*** Records shown ***

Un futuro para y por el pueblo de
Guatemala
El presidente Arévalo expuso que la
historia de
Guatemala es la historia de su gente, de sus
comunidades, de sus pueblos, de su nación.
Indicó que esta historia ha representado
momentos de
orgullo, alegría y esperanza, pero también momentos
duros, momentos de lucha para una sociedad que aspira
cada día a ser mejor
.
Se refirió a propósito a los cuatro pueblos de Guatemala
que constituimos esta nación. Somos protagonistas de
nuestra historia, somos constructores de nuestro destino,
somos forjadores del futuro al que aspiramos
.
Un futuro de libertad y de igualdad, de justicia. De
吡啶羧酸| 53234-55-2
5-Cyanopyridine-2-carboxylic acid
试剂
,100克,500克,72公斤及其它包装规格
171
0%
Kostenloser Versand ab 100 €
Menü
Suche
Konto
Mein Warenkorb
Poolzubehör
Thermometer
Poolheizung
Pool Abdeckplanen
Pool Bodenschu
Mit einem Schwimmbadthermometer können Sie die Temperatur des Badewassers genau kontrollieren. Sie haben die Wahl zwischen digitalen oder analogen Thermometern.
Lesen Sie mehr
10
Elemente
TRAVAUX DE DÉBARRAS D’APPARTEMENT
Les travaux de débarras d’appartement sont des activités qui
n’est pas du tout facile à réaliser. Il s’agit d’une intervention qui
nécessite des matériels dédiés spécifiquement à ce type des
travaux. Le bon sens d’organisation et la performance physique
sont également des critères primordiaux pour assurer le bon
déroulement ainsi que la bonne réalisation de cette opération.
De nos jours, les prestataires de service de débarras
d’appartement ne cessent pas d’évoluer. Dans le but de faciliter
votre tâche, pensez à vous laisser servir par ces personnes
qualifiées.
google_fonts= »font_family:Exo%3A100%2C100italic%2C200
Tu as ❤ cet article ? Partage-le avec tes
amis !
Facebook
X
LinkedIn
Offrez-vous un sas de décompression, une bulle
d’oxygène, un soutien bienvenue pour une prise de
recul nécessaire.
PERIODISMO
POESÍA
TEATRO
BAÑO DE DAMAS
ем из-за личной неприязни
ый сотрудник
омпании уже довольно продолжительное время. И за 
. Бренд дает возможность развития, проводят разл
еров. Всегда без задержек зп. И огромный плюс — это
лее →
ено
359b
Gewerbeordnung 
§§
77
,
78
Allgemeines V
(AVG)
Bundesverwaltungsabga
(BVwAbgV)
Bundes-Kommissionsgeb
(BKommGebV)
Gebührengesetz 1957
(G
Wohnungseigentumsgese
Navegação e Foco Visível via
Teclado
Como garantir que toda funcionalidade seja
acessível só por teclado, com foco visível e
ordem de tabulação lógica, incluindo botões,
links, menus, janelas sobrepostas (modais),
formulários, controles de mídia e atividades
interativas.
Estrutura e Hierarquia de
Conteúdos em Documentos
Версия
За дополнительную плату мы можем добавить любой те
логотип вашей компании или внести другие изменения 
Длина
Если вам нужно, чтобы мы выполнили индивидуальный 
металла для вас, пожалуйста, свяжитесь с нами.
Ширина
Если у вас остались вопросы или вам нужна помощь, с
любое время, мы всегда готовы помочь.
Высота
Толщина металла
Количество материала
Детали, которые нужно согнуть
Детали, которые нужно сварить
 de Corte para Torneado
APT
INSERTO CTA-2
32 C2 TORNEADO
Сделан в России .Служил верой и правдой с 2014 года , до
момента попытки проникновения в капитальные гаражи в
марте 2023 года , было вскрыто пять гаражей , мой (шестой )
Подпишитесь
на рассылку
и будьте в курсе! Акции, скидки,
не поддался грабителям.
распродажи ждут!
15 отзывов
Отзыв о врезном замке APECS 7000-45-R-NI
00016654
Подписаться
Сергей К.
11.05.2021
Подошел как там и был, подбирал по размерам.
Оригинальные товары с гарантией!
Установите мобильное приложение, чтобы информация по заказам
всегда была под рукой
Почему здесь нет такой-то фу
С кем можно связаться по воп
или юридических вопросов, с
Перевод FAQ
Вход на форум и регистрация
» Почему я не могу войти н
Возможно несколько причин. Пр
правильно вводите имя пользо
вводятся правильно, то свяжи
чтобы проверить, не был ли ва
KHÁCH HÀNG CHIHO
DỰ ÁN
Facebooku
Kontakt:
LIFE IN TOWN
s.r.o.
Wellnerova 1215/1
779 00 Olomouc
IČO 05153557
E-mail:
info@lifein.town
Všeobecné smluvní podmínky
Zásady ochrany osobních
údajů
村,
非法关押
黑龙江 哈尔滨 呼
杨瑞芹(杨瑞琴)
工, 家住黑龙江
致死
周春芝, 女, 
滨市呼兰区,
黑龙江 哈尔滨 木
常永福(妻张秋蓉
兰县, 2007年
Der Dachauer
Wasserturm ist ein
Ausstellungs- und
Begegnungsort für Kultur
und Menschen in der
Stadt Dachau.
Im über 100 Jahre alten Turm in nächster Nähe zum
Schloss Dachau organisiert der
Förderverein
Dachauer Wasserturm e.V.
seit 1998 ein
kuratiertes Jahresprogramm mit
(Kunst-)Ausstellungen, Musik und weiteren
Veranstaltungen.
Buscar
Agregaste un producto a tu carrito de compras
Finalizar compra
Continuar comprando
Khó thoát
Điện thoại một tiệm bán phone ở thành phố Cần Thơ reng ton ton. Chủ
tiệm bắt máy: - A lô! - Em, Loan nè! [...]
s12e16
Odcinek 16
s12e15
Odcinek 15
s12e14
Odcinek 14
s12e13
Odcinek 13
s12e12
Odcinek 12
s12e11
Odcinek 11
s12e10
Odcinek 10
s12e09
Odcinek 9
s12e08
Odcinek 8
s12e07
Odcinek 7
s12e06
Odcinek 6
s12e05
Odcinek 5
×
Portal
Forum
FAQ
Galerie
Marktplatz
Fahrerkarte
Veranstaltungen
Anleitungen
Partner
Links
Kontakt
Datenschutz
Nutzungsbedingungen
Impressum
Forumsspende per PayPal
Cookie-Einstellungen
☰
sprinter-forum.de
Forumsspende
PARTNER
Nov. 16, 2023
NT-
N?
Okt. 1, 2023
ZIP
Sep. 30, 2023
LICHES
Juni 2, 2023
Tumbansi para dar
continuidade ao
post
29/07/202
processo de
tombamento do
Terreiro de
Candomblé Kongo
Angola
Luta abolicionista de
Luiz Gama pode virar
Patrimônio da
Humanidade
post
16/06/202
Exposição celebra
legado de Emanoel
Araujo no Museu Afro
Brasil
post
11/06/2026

*** End of Records shown ***

→ Exercise goal: Print every record above exactly as it appears.

→ Output of the task:
Un futuro para y por el pueblo de
Guatemala
El presidente Arévalo expuso que la
historia de
Guatemala es la historia de su gente, de sus
comunidades, de sus pueblos, de su nación.
Indicó que esta historia ha representado
momentos de
orgullo, alegría y esperanza, pero también momentos
duros, momentos de lucha para una sociedad que aspira
cada día a ser mejor
.
Se refirió a propósito a los cuatro pueblos de Guatemala
que constituimos esta nación. Somos protagonistas de
nuestra historia, somos constructores de nuestro destino,
somos forjadores del futuro al que aspiramos
.
Un futuro de libertad y de igualdad, de justicia. De
吡啶羧酸| 53234-55-2
5-Cyanopyridine-2-carboxylic acid
试剂
,100克,500克,72公斤及其它包装规格
171
0%
Kostenloser Versand ab 100 €
Menü
Suche
Konto
Mein Warenkorb
Poolzubehör
Thermometer
Poolheizung
Pool Abdeckplanen
Pool Bodenschu
Mit einem Schwimmbadthermometer können Sie die Temperatur des Badewassers genau kontrollieren. Sie haben die Wahl zwischen digitalen oder analogen Thermometern.
Lesen Sie mehr
10
Elemente
TRAVAUX DE DÉBARRAS D’APPARTEMENT
Les travaux de débarras d’appartement sont des activités qui
n’est pas du tout facile à réaliser. Il s’agit d’une intervention qui
nécessite des matériels dédiés spécifiquement à ce type des
travaux. Le bon sens d’organisation et la performance physique
sont également des critères primordiaux pour assurer le bon
déroulement ainsi que la bonne réalisation de cette opération.
De nos jours, les prestataires de service de débarras
d’appartement ne cessent pas d’évoluer. Dans le but de faciliter
votre tâche, pensez à vous laisser servir par ces personnes
qualifiées.
google_fonts= »font_family:Exo%3A100%2C100italic%2C200
Tu as ❤ cet article ? Partage-le avec tes
amis !
Facebook
X
LinkedIn
Offrez-vous un sas de décompression, une bulle
d’oxygène, un soutien bienvenue pour une prise de
recul nécessaire.
PERIODISMO
POESÍA
TEATRO
BAÑO DE DAMAS
ем из-за личной неприязни
ый сотрудник
омпании уже довольно продолжительное время. И за 
. Бренд дает возможность развития, проводят разл
еров. Всегда без задержек зп. И огромный плюс — это
лее →
ено
359b
Gewerbeordnung 
§§
77
,
78
Allgemeines V
(AVG)
Bundesverwaltungsabga
(BVwAbgV)
Bundes-Kommissionsgeb
(BKommGebV)
Gebührengesetz 1957
(G
Wohnungseigentumsgese
Navegação e Foco Visível via
Teclado
Como garantir que toda funcionalidade seja
acessível só por teclado, com foco visível e
ordem de tabulação lógica, incluindo botões,
links, menus, janelas sobrepostas (modais),
formulários, controles de mídia e atividades
interativas.
Estrutura e Hierarquia de
Conteúdos em Documentos
Версия
За дополнительную плату мы можем добавить любой те
логотип вашей компании или внести другие изменения 
Длина
Если вам нужно, чтобы мы выполнили индивидуальный 
металла для вас, пожалуйста, свяжитесь с нами.
Ширина
Если у вас остались вопросы или вам нужна помощь, с
любое время, мы всегда готовы помочь.
Высота
Толщина металла
Количество материала
Детали, которые нужно согнуть
Детали, которые нужно сварить
 de Corte para Torneado
APT
INSERTO CTA-2
32 C2 TORNEADO
Сделан в России .Служил верой и правдой с 2014 года , до
момента попытки проникновения в капитальные гаражи в
марте 2023 года , было вскрыто пять гаражей , мой (шестой )
Подпишитесь
на рассылку
и будьте в курсе! Акции, скидки,
не поддался грабителям.
распродажи ждут!
15 отзывов
Отзыв о врезном замке APECS 7000-45-R-NI
00016654
Подписаться
Сергей К.
11.05.2021
Подошел как там и был, подбирал по размерам.
Оригинальные товары с гарантией!
Установите мобильное приложение, чтобы информация по заказам
всегда была под рукой
Почему здесь нет такой-то фу
С кем можно связаться по воп
или юридических вопросов, с
Перевод FAQ
Вход на форум и регистрация
» Почему я не могу войти н
Возможно несколько причин. Пр
правильно вводите имя пользо
вводятся правильно, то свяжи
чтобы проверить, не был ли ва
KHÁCH HÀNG CHIHO
DỰ ÁN
Facebooku
Kontakt:
LIFE IN TOWN
s.r.o.
Wellnerova 1215/1
779 00 Olomouc
IČO 05153557
E-mail:
info@lifein.town
Všeobecné smluvní podmínky
Zásady ochrany osobních
údajů
村,
非法关押
黑龙江 哈尔滨 呼
杨瑞芹(杨瑞琴)
工, 家住黑龙江
致死
周春芝, 女, 
滨市呼兰区,
黑龙江 哈尔滨 木
常永福(妻张秋蓉
兰县, 2007年
Der Dachauer
Wasserturm ist ein
Ausstellungs- und
Begegnungsort für Kultur
und Menschen in der
Stadt Dachau.
Im über 100 Jahre alten Turm in nächster Nähe zum
Schloss Dachau organisiert der
Förderverein
Dachauer Wasserturm e.V.
seit 1998 ein
kuratiertes Jahresprogramm mit
(Kunst-)Ausstellungen, Musik und weiteren
Veranstaltungen.
Buscar
Agregaste un producto a tu carrito de compras
Finalizar compra
Continuar comprando
Khó thoát
Điện thoại một tiệm bán phone ở thành phố Cần Thơ reng ton ton. Chủ
tiệm bắt máy: - A lô! - Em, Loan nè! [...]
s12e16
Odcinek 16
s12e15
Odcinek 15
s12e14
Odcinek 14
s12e13
Odcinek 13
s12e12
Odcinek 12
s12e11
Odcinek 11
s12e10
Odcinek 10
s12e09
Odcinek 9
s12e08
Odcinek 8
s12e07
Odcinek 7
s12e06
Odcinek 6
s12e05
Odcinek 5
×
Portal
Forum
FAQ
Galerie
Marktplatz
Fahrerkarte
Veranstaltungen
Anleitungen
Partner
Links
Kontakt
Datenschutz
Nutzungsbedingungen
Impressum
Forumsspende per PayPal
Cookie-Einstellungen
☰
sprinter-forum.de
Forumsspende
PARTNER
Nov. 16, 2023
NT-
N?
Okt. 1, 2023
ZIP
Sep. 30, 2023
LICHES
Juni 2, 2023
Tumbansi para dar
continuidade ao
post
29/07/202
processo de
tombamento do
Terreiro de
Candomblé Kongo
Angola
Luta abolicionista de
Luiz Gama pode virar
Patrimônio da
Humanidade
post
16/06/202
Exposição celebra
legado de Emanoel
Araujo no Museu Afro
Brasil
post
11/06/2026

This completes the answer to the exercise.